The screens on the porch will be replaced with glass, and a commercial kitchen in the basement is in the planning stages. The Walkers will be raising chickens again. They built a heated addition to their barn, and their gardens are expanding.  Beth is planning to grow greens, at the least, year-round.  Cold storage and canning will extend the sustainability. 

     Beth grew up in a farming family in Jay, Maine.  She said she knew that returning to sustainable living was always her goal.   

     Beth has a vision of what her farm will look like. She sees a wood-fired oven and picnic tables. Music is playing and the atmosphere attracts people who want something different from the town culture that she and Frank left behind. 

     Beth Walker and Vassie Fowler share similar stories. Both have connections to York County Community College: Beth as a culinary student, and Vassie as Sodexo’s food and catering manager in the café. The impact of the pandemic is that they are exactly where they want to be

      Before March 2020, Vassie knew that the café would close. She said, “I saw the writing on the wall.” What Vassie didn’t see was that a pandemic would be the reason she would find a job that she says feeds her soul.

     Vassie knew that YCCC’s incoming president planned deep budget cuts.  The college had not adapted to the traffic patterns in the café, and the fee contract that the college had with Sodexo was costing the college money. 

    During the first week of March, Vassie put in her order to prepare for the students’ return from spring break.  Like everyone, she was watching the news. When the college extended break, she wasn’t surprised. On March 16, 2020, the new president arrived, but the students never did.

    Vassie anticipated the day that the college café would close, but she thought she’d continue to work for Sodexo.  COVID changed that. On the day that Vassie’s husband had his last cancer treatment, she was laid off. “I was so freaked out…. I’m a worker…. I started to look for a job immediately.”  

     Vassie applied for unemployment, something she had never done before. But she said that was part of her panic. “From a political standpoint, I just kept thinking, How are we ever going to pay this back? What are our children going to be faced with?” She qualified for the $600 supplement and the bonus checks. She paid down her bills and looked for a job every day.

    She searched within her profession, but she knew that the school/college option was temporarily gone. Vassie explored hotel, restaurant and event venues.

     There were multiple job offers. One of them was as general manager for Ogunquit Beach Lobster House. Another was as catering manager for Curry College in Milton, Mass.  Due to the challenges and  restrictions of COVID, neither job became a reality.

     In August, a friend posted a link to a position on Indeed.com. Curious, Vassie checked it out. When she told her friend that she didn’t meet the educational qualifications, her friend said, “So what. Do it anyways.” Vassie applied for outreach worker for special populations with York County Community Action. 

   YCCA contacted Vassie and put her through a series of remote interviews. Vassie did have a couple of years of related experience in her own town, employed as a community builder with Biddeford Opportunity Alliance.  The interviewers asked her what she had been doing the past four or five years.  When Vassie responded that she was a food service and catering manager, they told her that it wasn’t social work.  Vassie said she told them, “But it is. I still took care of people, I still met people’s needs. I still listened. I still went out of my way to connect them to resources. I did it all the time with students…. Different job, different title. It’s part of who I am.” After careful vetting, YCCA offered the position to Vassie. 

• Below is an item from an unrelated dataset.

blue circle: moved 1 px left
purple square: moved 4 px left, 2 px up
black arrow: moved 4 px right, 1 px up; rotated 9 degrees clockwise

     Vassie’s new job is different from what it will be when the threat of COVID is gone.  Now she meets with her clients remotely from her home.  When the weather gets nicer, she will meet her clients outside. Her targeted populations are those affected by homelessness and substance abuse. Without COVID’s restrictions, she would be working with people being released from jail.  It’s a disappointment for her not to be able to work with this population. For now, her added population is Nasson Healthcare referrals, and she enjoys being their liaison. 

     Vassie said, “This job is a blessing. It feeds my soul. It makes me who I am, better than I am. I love every minute of it even when it’s sad and awful. It’s hard. It’s hard every day.”  

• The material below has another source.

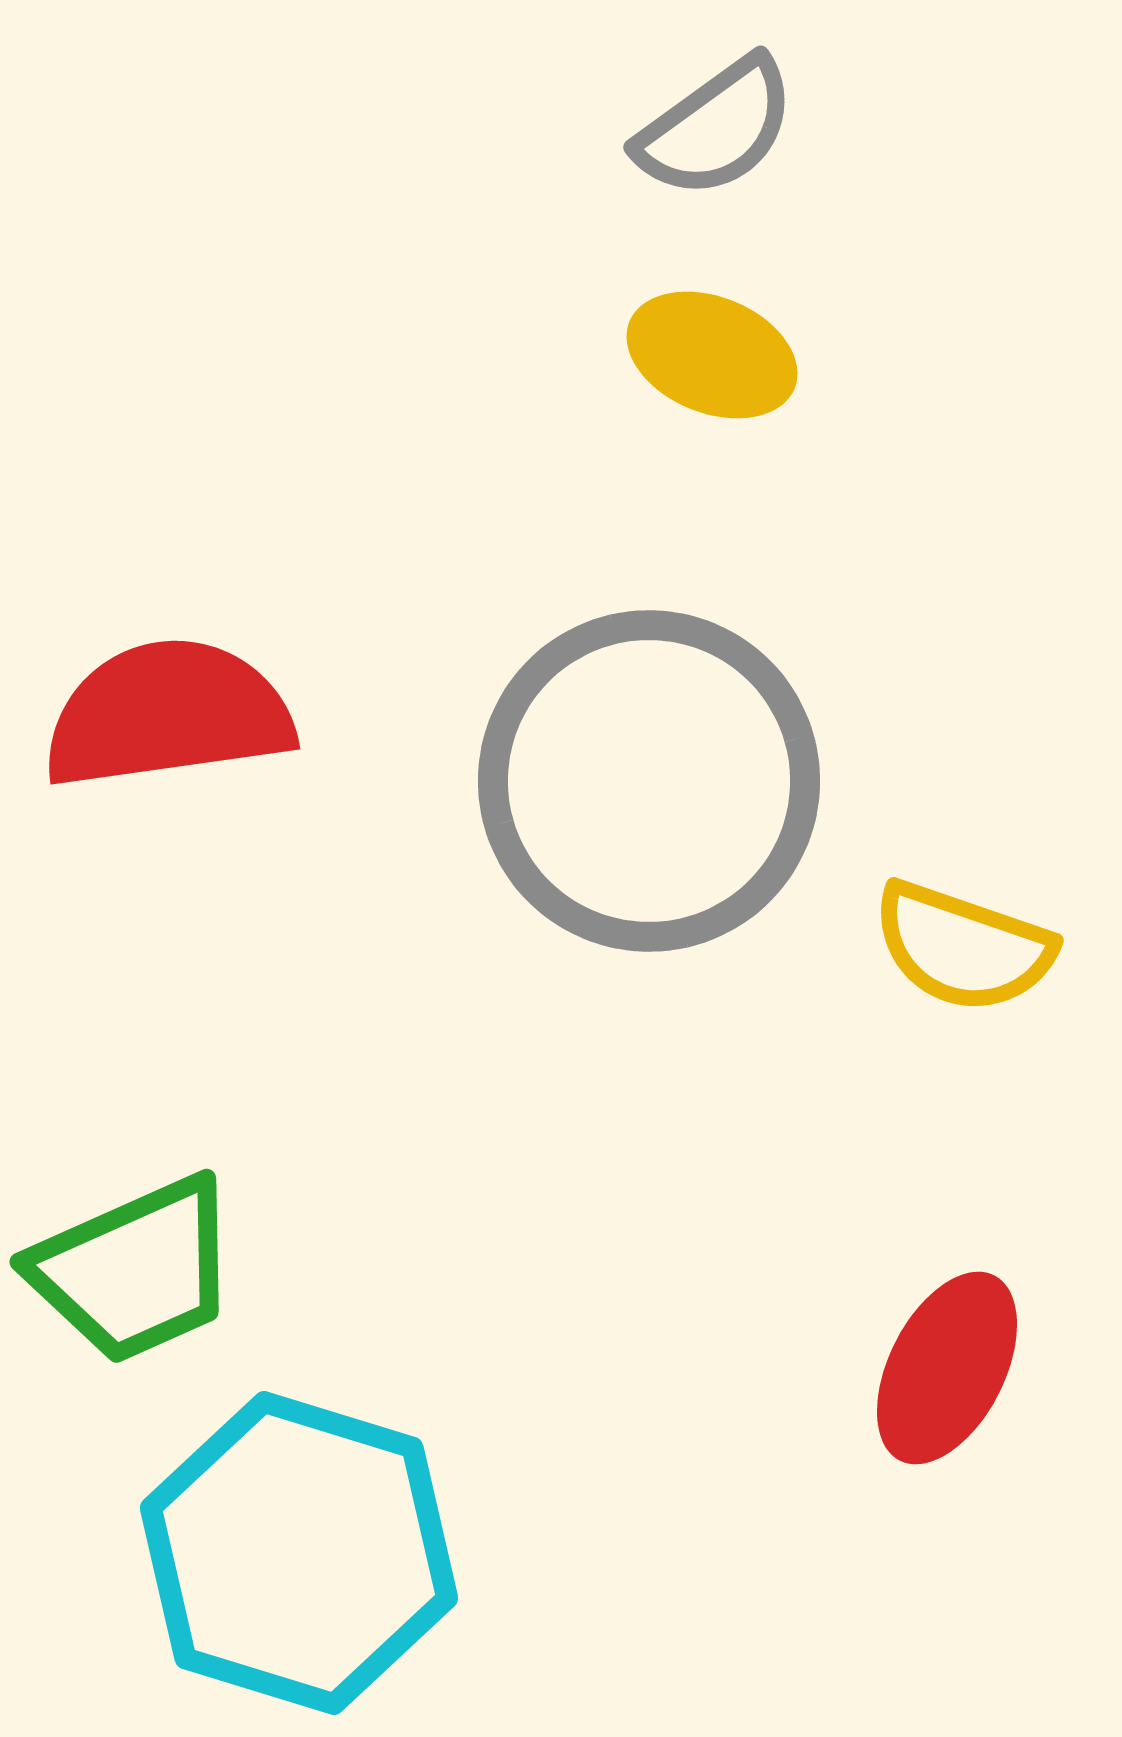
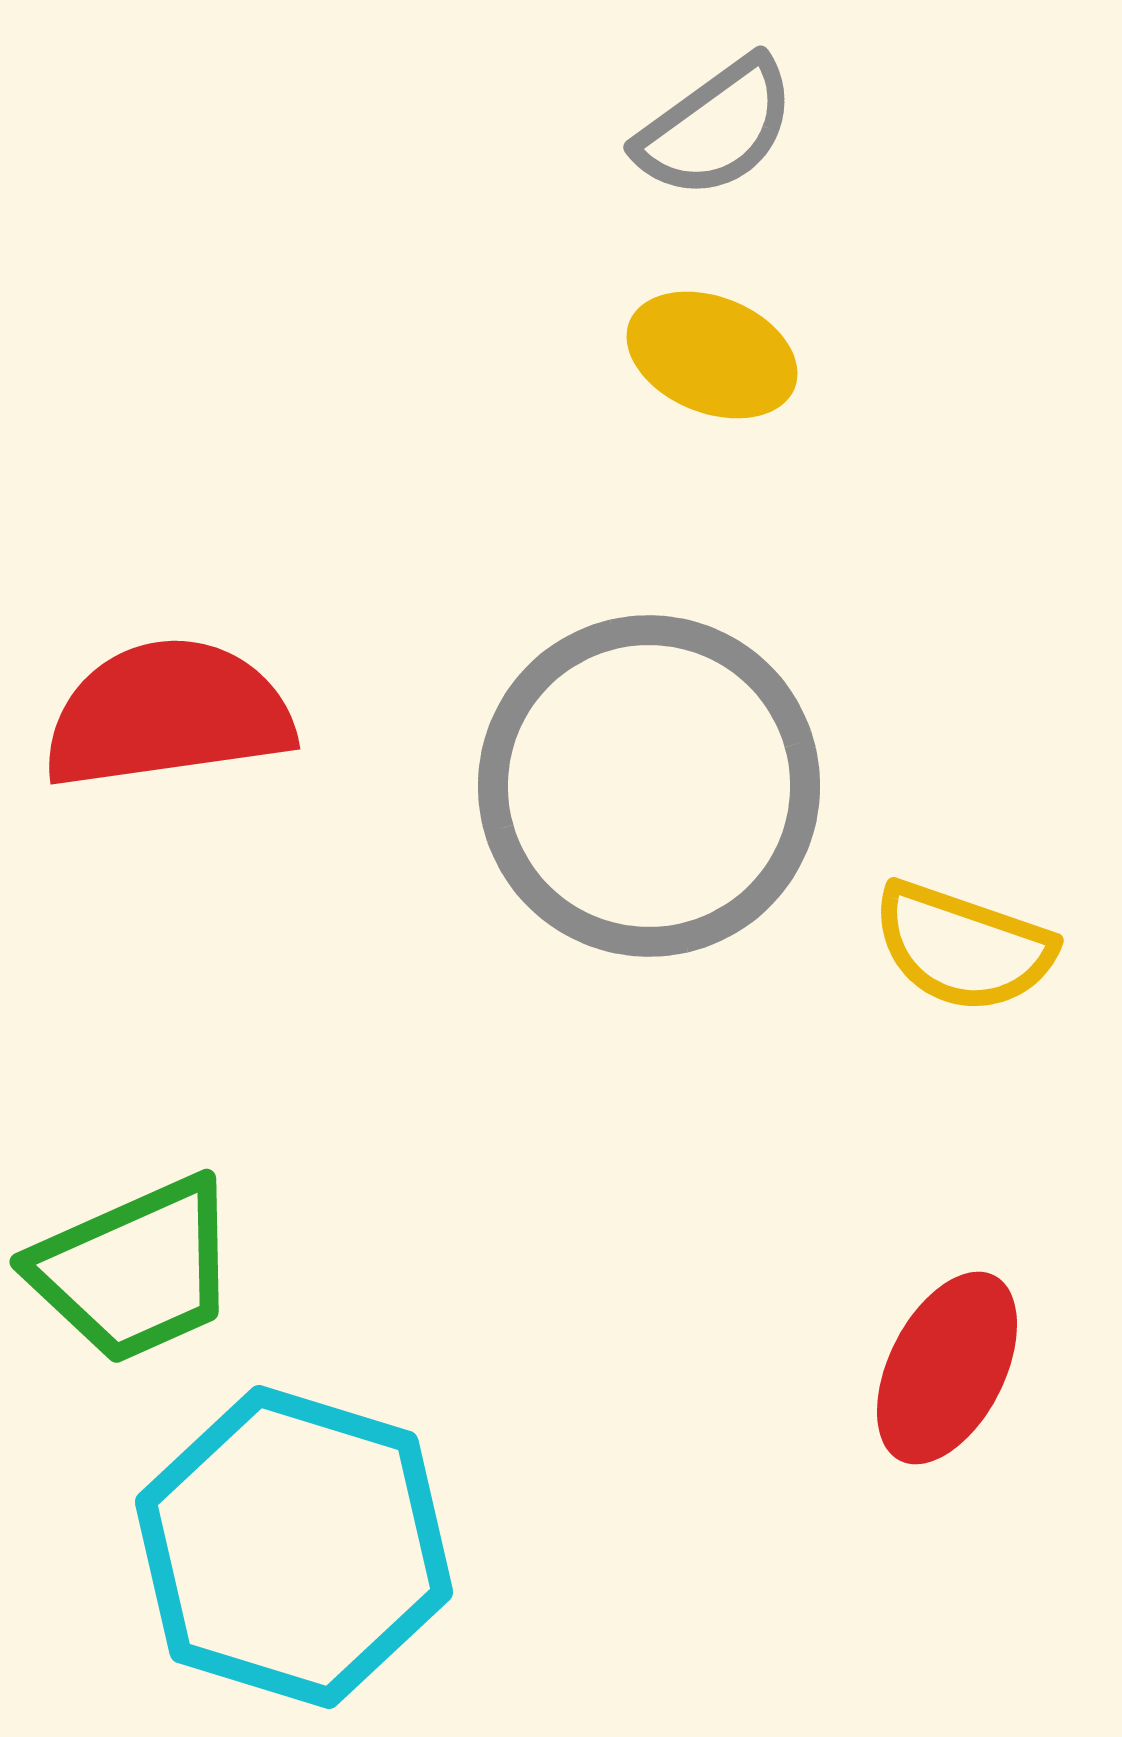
gray circle: moved 5 px down
cyan hexagon: moved 5 px left, 6 px up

     Vassie feels no loss associated with leaving Sodexo, except for missing the people she built relationships with. She still worries about the students at the college. For some, the meal she provided was the only one they had that day. Vassie knows for some of her YCCA clients, their only way out will be through YCCC’s doors.

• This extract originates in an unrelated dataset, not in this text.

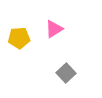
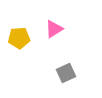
gray square: rotated 18 degrees clockwise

     Her biggest loss is not seeing her parents and grandchildren regularly. She misses traveling.

     Reflecting on people close to her who passed during COVID she said,  “It’s just too much…. Losing people, plus losing touch with the people that are the most important to you… Losing routines…. It was a really tough year.”

     There are silver linings through it all.  Besides a job Vassie loves, she says that her income, benefits and schedule are better. She is happy with where she is now. “I’m a firm believer in you are where you are supposed to be, meant for when you are there.” 

     Vassie is where she’s meant to be serving others, nourishing others and herself.  Beth is, too, making her forever dream come true.